▸ **Document understanding data**

_____

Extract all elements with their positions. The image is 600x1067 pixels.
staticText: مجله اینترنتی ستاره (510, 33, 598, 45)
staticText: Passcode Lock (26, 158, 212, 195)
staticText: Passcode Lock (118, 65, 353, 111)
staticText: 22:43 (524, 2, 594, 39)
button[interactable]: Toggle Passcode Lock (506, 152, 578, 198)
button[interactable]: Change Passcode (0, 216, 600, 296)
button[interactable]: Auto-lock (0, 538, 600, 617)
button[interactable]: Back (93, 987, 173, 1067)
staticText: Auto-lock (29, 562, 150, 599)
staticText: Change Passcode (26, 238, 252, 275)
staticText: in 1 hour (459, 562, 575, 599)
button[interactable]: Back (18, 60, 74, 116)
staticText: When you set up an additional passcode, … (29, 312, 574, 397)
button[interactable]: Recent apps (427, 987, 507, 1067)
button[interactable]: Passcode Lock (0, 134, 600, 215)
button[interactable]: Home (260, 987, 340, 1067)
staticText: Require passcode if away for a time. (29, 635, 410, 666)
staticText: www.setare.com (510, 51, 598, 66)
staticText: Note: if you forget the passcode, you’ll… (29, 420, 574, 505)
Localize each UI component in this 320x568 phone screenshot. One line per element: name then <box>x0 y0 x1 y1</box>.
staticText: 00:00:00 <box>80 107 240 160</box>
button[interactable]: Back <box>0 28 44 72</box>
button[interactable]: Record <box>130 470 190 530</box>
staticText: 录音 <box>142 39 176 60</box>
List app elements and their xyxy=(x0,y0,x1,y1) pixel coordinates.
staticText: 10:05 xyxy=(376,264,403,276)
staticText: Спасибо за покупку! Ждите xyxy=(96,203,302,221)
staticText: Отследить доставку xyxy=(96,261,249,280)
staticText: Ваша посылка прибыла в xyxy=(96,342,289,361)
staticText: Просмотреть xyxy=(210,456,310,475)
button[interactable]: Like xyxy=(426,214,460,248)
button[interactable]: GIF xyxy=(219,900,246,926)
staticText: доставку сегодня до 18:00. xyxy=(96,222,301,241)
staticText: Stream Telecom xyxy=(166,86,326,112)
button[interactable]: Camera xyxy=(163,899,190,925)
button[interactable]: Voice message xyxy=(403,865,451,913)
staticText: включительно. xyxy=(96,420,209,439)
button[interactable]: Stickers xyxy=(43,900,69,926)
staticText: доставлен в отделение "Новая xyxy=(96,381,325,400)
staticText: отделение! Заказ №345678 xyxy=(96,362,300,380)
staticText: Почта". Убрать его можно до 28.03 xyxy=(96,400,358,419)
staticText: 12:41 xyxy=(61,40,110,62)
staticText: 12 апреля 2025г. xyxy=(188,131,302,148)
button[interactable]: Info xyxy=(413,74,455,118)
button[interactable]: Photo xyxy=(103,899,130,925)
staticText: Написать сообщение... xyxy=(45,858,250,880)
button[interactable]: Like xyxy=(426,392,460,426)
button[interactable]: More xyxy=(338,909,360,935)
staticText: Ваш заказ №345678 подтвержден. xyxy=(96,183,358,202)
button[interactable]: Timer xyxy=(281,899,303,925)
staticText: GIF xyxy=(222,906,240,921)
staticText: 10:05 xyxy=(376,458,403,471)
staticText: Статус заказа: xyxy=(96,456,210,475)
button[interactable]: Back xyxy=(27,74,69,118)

_____

▸ **Description of the task**
Determine how many of the lines above hold the word "their", and output that number by itself.

▸ **Written response**
2